* _ACTION ITEM_:
Your reply should consist of the entries, copied exactly and stripped of images.

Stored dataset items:
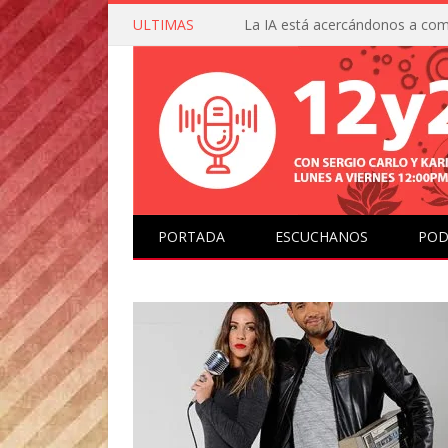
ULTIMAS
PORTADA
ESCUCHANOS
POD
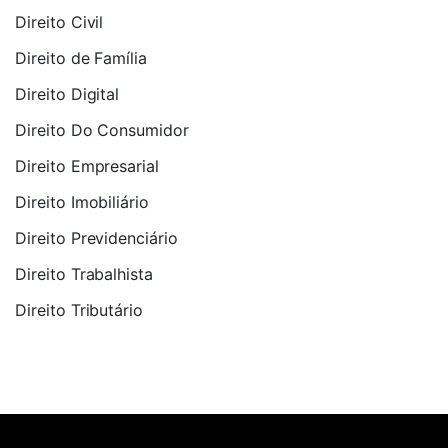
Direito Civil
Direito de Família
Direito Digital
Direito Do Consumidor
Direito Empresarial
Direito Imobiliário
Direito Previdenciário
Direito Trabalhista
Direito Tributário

* _THE ANSWER_:
ULTIMAS
PORTADA
ESCUCHANOS
POD
Direito Civil
Direito de Família
Direito Digital
Direito Do Consumidor
Direito Empresarial
Direito Imobiliário
Direito Previdenciário
Direito Trabalhista
Direito Tributário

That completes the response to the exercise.